Task prompt: Lines holding the word "anda" in the material below: count them and write the number alone.

Data records:
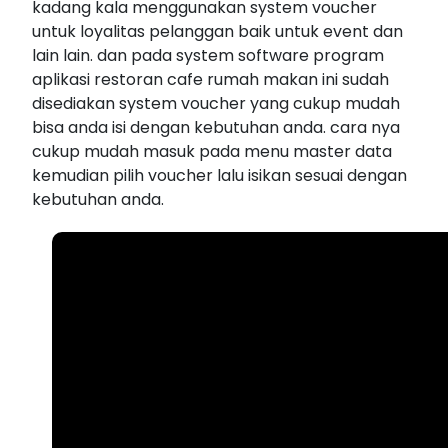
kadang kala menggunakan system voucher
untuk loyalitas pelanggan baik untuk event dan
lain lain. dan pada system software program
aplikasi restoran cafe rumah makan ini sudah
disediakan system voucher yang cukup mudah
bisa anda isi dengan kebutuhan anda. cara nya
cukup mudah masuk pada menu master data
kemudian pilih voucher lalu isikan sesuai dengan
kebutuhan anda.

Completed task: 2